A patented testing method for vessel dynamic positioning (DP) systems has won a leading technical innovation award in the offshore sector.
OneStep Power clinched Offshore Support Journal’s Innovation Award at a prize gala evening for its patented Generator Voltage Response Tester (GVRT). This enables vessel owners and their clients to perform fault ride through verification and associated testing of ship's DP systems in a safe and repeatable manner.
This innovation award, sponsored by classification society Bureau Veritas, recognises an innovative product, system or service that has made a significant impact on the design, build and/or operational aspects of offshore support vessels in service during 2018. It was presented to OneStep Power’s management at the Annual Offshore Support Journal Conference in London.
OneStep Power’s GVRT allows for all excitation-based testing requirements, without the need to change protection system settings. This can be achieved in a controlled process. GVRT is the first testing system of its kind. OneStep Power engineers temporarily install a GVRT on each generator in a complete vessel system. Through its software and hardware components, OneStep Power can control the system to perform testing. This means DP generators can be tested reliably and safely without modifying the system's settings.

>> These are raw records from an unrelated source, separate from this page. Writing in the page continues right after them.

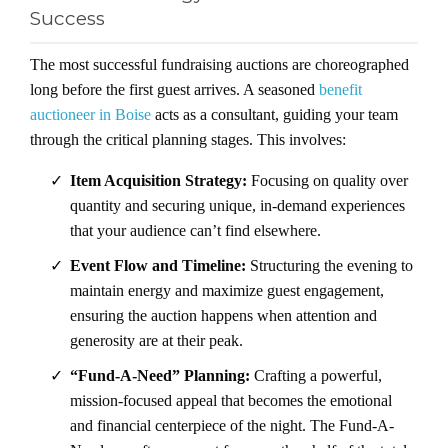
Success
The most successful fundraising auctions are choreographed
long before the first guest arrives. A seasoned
benefit
auctioneer in Boise
acts as a consultant, guiding your team
through the critical planning stages. This involves:
✓
Item Acquisition Strategy:
Focusing on quality over
quantity and securing unique, in-demand experiences
that your audience can’t find elsewhere.
✓
Event Flow and Timeline:
Structuring the evening to
maintain energy and maximize guest engagement,
ensuring the auction happens when attention and
generosity are at their peak.
✓
“Fund-A-Need” Planning:
Crafting a powerful,
mission-focused appeal that becomes the emotional
and financial centerpiece of the night. The Fund-A-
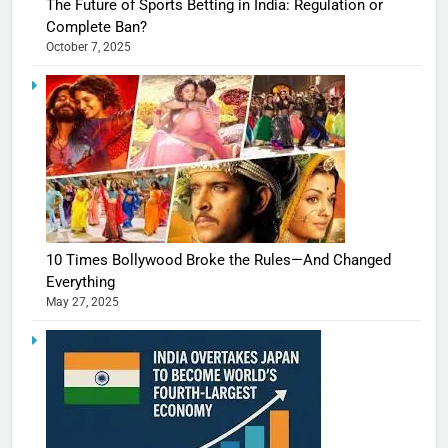
The Future of Sports Betting in India: Regulation or
Complete Ban?
October 7, 2025
10 Times Bollywood Broke the Rules—And Changed
Everything
May 27, 2025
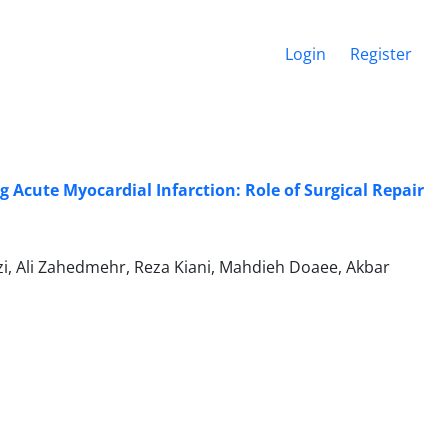
Login
Register
Acute Myocardial Infarction: Role of Surgical Repair
zi, Ali Zahedmehr, Reza Kiani, Mahdieh Doaee, Akbar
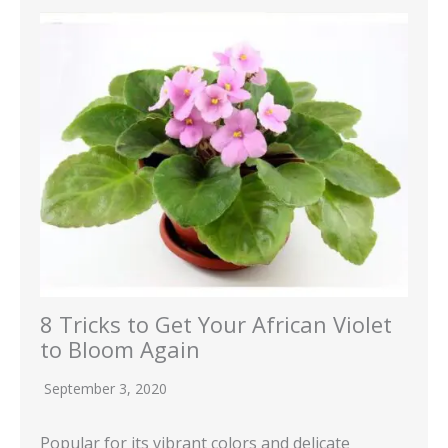
8 Tricks to Get Your African Violet
to Bloom Again
September 3, 2020
Popular for its vibrant colors and delicate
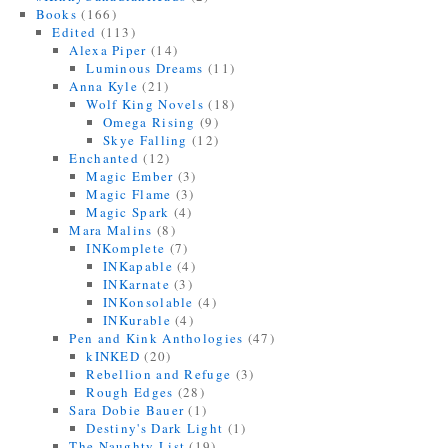
Books
(166)
Edited
(113)
Alexa Piper
(14)
Luminous Dreams
(11)
Anna Kyle
(21)
Wolf King Novels
(18)
Omega Rising
(9)
Skye Falling
(12)
Enchanted
(12)
Magic Ember
(3)
Magic Flame
(3)
Magic Spark
(4)
Mara Malins
(8)
INKomplete
(7)
INKapable
(4)
INKarnate
(3)
INKonsolable
(4)
INKurable
(4)
Pen and Kink Anthologies
(47)
kINKED
(20)
Rebellion and Refuge
(3)
Rough Edges
(28)
Sara Dobie Bauer
(1)
Destiny's Dark Light
(1)
The Naughty List
(19)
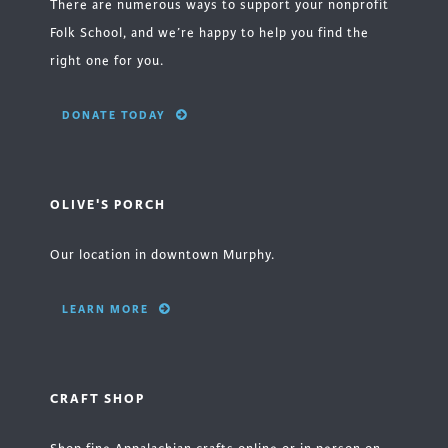
There are numerous ways to support your nonprofit
Folk School, and we’re happy to help you find the
right one for you.
DONATE TODAY
OLIVE'S PORCH
Our location in downtown Murphy.
LEARN MORE
CRAFT SHOP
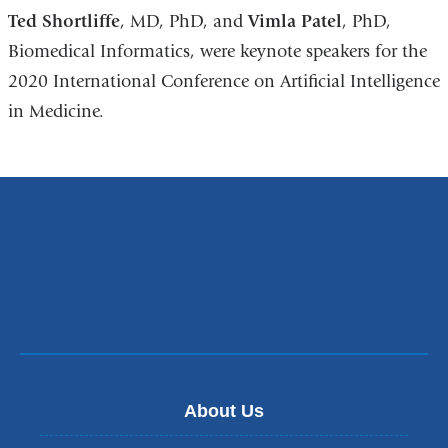
Ted Shortliffe
, MD, PhD, and
Vimla Patel
, PhD,
Biomedical Informatics, were keynote speakers for the
2020 International Conference on Artificial Intelligence
in Medicine.
About Us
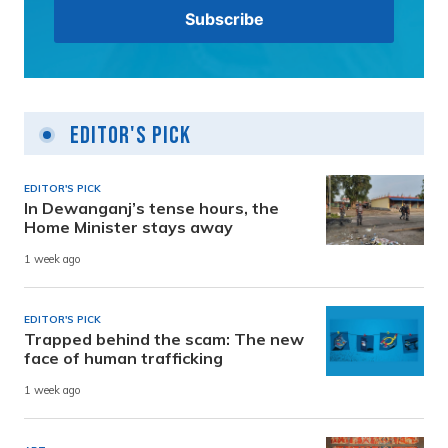
Editor's Pick
EDITOR'S PICK
In Dewanganj’s tense hours, the
Home Minister stays away
1 week ago
EDITOR'S PICK
Trapped behind the scam: The new
face of human trafficking
1 week ago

In 2018, OneStep Power developed preproduction GVRT prototypes for multiple generators on a single buss-bar, and completed a voltage dip ride through test. Its final outcome demonstrated that this was a game-changing moment in DP power systems. OneStep Power presented reliable and repeatable testing to prove closed-buss operating configurations.
The next step is to take this innovation to a commercial project, said OneStep Power president Mark Craig. "We are a fresh start up and in two years we have got this innovation up and running," he said.
OneStep Power beat MacGregor and Rolls-Royce Marine to win this prestigious award. MacGregor was nominated for its FibreTrac fibre-rope offshore crane, which allows operators to use the full lifting capacity of the crane, at practically any depth. This means a smaller crane and vessel can be used for more assignments, and owners can bid on a wider range of contracts.
This is made possible because of neutrally-buoyant, high-performance fibre rope, which does not add anything to the load experienced by the crane. This is in contrast to steel wire cranes, which have to bear the load and the ever-increasing weight of wire paid out.
Rolls-Royce Marine was nominated for its new lightweight winch driven by a permanent magnet electrical motor. This XT70 PM escort, render and recovery towing winch provides enough pull for most oceangoing and harbour duties without the risk of oil leaks from a hydraulic drive.